• _Problem statement_
Search the listing for the word "предметов" and return each line that contains it.

• _Supplied information_
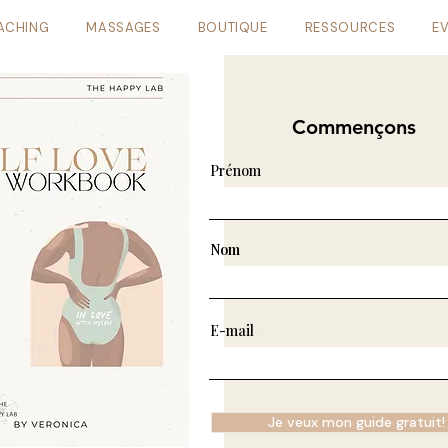
ACHING
MASSAGES
BOUTIQUE
RESSOURCES
E
Commençons
Prénom
Nom
E-mail
Je veux mon guide gratuit!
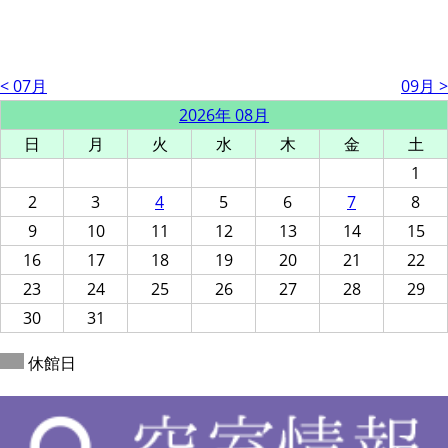
< 07月
09月 >
2026年 08月
日
月
火
水
木
金
土
1
2
3
4
5
6
7
8
9
10
11
12
13
14
15
16
17
18
19
20
21
22
23
24
25
26
27
28
29
30
31
休館日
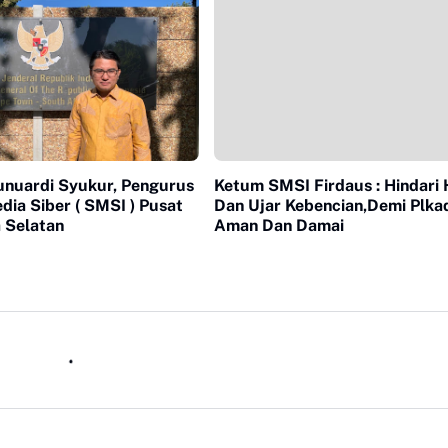
unuardi Syukur, Pengurus
Ketum SMSI Firdaus : Hindari
dia Siber ( SMSI ) Pusat
Dan Ujar Kebencian,Demi Plka
a Selatan
Aman Dan Damai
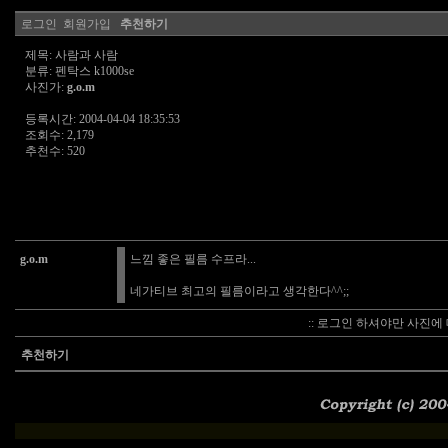
로그인
회원가입
추천하기
제목: 사람과 사람
분류: 펜탁스 k1000se
사진가:
g.o.m
등록시간: 2004-04-04 18:35:53
조회수: 2,179
추천수: 520
g.o.m
느낌 좋은 필름 수프라...
네가티브 최고의 필름이라고 생각한다^^;;
:: 로그인 하셔야만 사진에 
추천하기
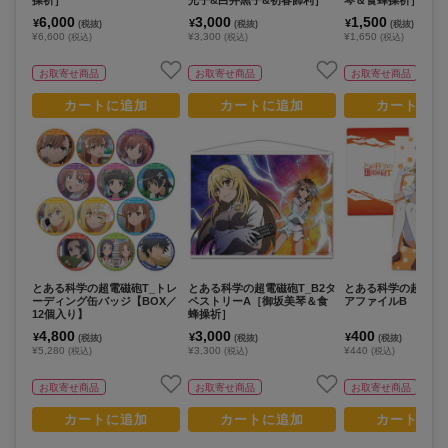
6,000
3,000
1,500
¥
¥
¥
(税抜)
(税抜)
(税抜)
¥6,600
¥3,300
¥1,650
(税込)
(税込)
(税込)
お取寄せ商品
お取寄せ商品
お取寄せ商品
カートに追加
カートに追加
カートに追
とある科学の超電磁砲T_トレ
とある科学の超電磁砲T_B2タ
とある科学の超電磁砲
ーディング缶バッジ【BOX／
ペストリーA［御坂美琴＆食
アファイルB
12個入り】
蜂操祈］
4,800
3,000
400
¥
¥
¥
(税抜)
(税抜)
(税抜)
¥5,280
¥3,300
¥440
(税込)
(税込)
(税込)
お取寄せ商品
お取寄せ商品
お取寄せ商品
カートに追加
カートに追加
カートに追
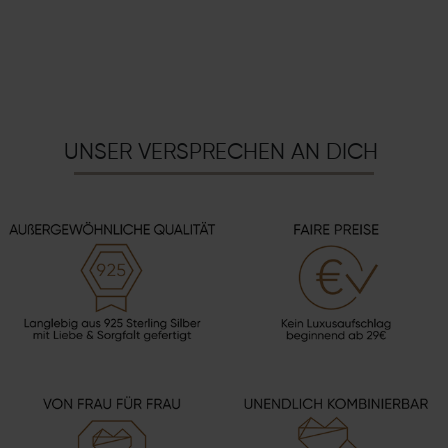
UNSER VERSPRECHEN AN DICH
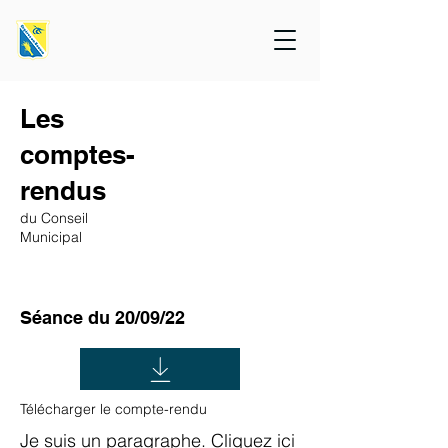
Les
comptes-
rendus
du Conseil
Municipal
Séance du 20/09/22
Télécharger le compte-rendu
Je suis un paragraphe. Cliquez ici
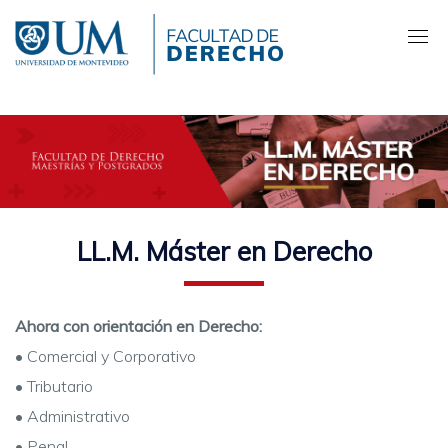
Pasar
al
contenido
principal
LL.M. Máster en Derecho
Ahora con orientación en Derecho:
• Comercial y Corporativo
• Tributario
• Administrativo
• Penal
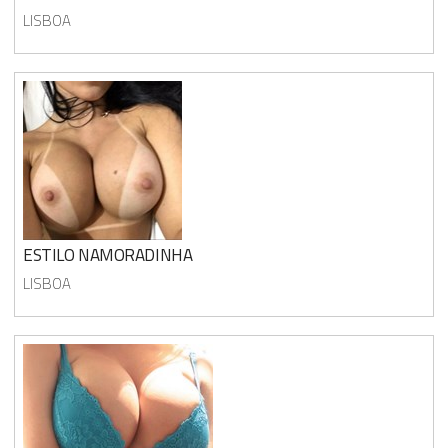
LISBOA
ESTILO NAMORADINHA
LISBOA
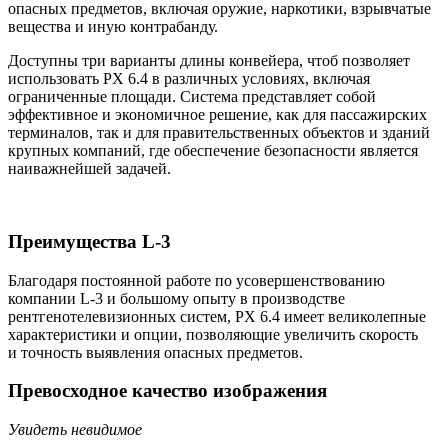
опасных предметов, включая оружие, наркотики, взрывчатые
вещества и иную контрабанду.
Доступны три варианты длины конвейера, чтоб позволяет
использовать PX 6.4 в различных условиях, включая
ограниченные площади. Система представляет собой
эффективное и экономичное решение, как для пассажирских
терминалов, так и для правительственных объектов и зданий
крупных компаний, где обеспечение безопасности является
наиважнейшей задачей.
Преимущества L-3
Благодаря постоянной работе по усовершенствованию
компании L-3 и большому опыту в производстве
рентгенотелевизионных систем, PX 6.4 имеет великолепные
характеристики и опции, позволяющие увеличить скорость
и точность выявления опасных предметов.
Превосходное качество изображения
Увидеть невидимое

• _Exercise response_
опасных предметов, включая оружие, наркотики, взрывчатые
и точность выявления опасных предметов.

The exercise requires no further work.